EXERCISE DESCRIPTION
Nothing but the pictures should be left out when you copy the records exactly.

SUPPLIED INFORMATION

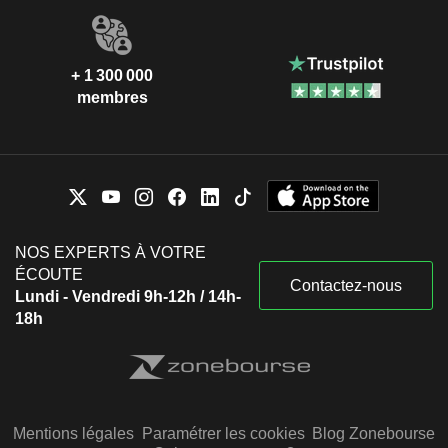
+ 1 300 000
membres
NOS EXPERTS À VOTRE
ÉCOUTE
Contactez-nous
Lundi - Vendredi 9h-12h / 14h-
18h
Mentions légales
Paramétrer les cookies
Blog Zonebourse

FINISHED EXERCISE
+ 1 300 000
membres
NOS EXPERTS À VOTRE
ÉCOUTE
Contactez-nous
Lundi - Vendredi 9h-12h / 14h-
18h
Mentions légales
Paramétrer les cookies
Blog Zonebourse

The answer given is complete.